Setup pain: medium. Hardware: 6 GB VRAM. Generation ~3-4 seconds per sentence.
CosyVoice 2
Alibaba's open-source TTS, 0.5B parameter version. The thing that surprised me here was emotional control. CosyVoice 2 has explicit "happy", "sad", "angry", "surprised" tags that you can include inline with the text, and it actually changes the delivery in a way that feels natural. ElevenLabs has had this for a while; CosyVoice 2 is the first open-source model where it works.
Quality on the neutral English prompts is decent — not best in the test, but solid. On Mandarin it's strong, second to IndexTTS-2.

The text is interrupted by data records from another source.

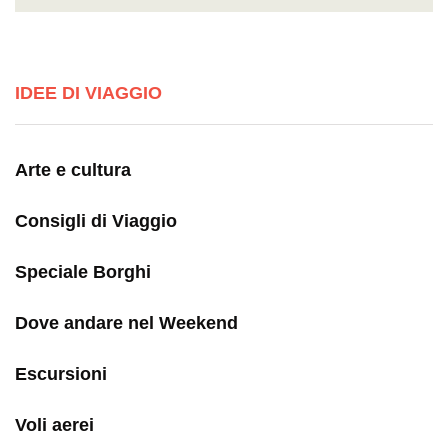
IDEE DI VIAGGIO
Arte e cultura
Consigli di Viaggio
Speciale Borghi
Dove andare nel Weekend
Escursioni
Voli aerei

Setup pain: medium-high, with thinner English-language documentation than the alternatives. Hardware: 8 GB VRAM. Generation ~4 seconds per sentence.
Side-by-side
| Model | Setup | Min VRAM | Speed (RTX 3060) | Best at |
|---|---|---|---|---|
| F5-TTS | Hard | 12 GB | ~4s / sentence | Peak English quality |
| XTTS v2 (RBS) | Easy (installer) | 4 GB | ~2s / sentence | Approachability + coverage |
| IndexTTS-2 | Medium | 8 GB | ~3s / sentence | Asian languages |
| Chatterbox | Easy | 4 GB | ~3s / sentence | Dev experience |
| Fish Speech V1.5 | Medium | 6 GB | ~3-4s / sentence | Multi-speaker dialogue |
| CosyVoice 2 | Medium-Hard | 8 GB | ~4s / sentence | Emotional control |
Which one should you actually pick?
If you're a creator who just wants something that works on Windows without spending an afternoon on installation, the answer is XTTS v2 via RBS Voice Cloner V2 or directly. The quality gap to F5-TTS is real but small, the install gap is enormous.

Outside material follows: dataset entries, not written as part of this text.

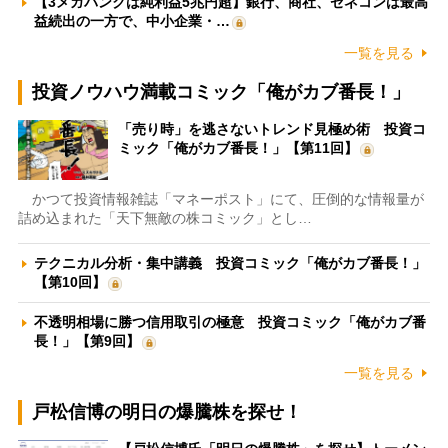
【3メガバンクは純利益5兆円超】銀行、商社、ゼネコンは最高
益続出の一方で、中小企業・…
一覧を見る
投資ノウハウ満載コミック「俺がカブ番長！」
「売り時」を逃さないトレンド見極め術 投資コ
ミック「俺がカブ番長！」【第11回】
かつて投資情報雑誌「マネーポスト」にて、圧倒的な情報量が
詰め込まれた「天下無敵の株コミック」とし…
テクニカル分析・集中講義 投資コミック「俺がカブ番長！」
【第10回】
不透明相場に勝つ信用取引の極意 投資コミック「俺がカブ番
長！」【第9回】
一覧を見る
戸松信博の明日の爆騰株を探せ！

If you're a developer building voice into your own app and absolute peak quality matters more than 90 minutes of setup, F5-TTS is the answer.
If you're working primarily in Mandarin, Japanese or Korean, IndexTTS-2.
If you're producing dialogue between multiple characters, Fish Speech V1.5.
If you need explicit emotional delivery, CosyVoice 2.
If you want the smoothest demo experience for showing AI voice cloning to a non-technical person, Chatterbox.
A note on benchmarks
Most published TTS benchmarks (MOS scores, character error rate, speaker similarity) are research metrics that don't always correlate with how the audio actually sounds to a listener. I weighted my comparison heavily toward the listening experience because that's what your audience will care about. If you want the rigorous metrics, the Hugging Face TTS Arena leaderboard is the place to look — and the rankings there match my subjective rankings reasonably well as of April 2026.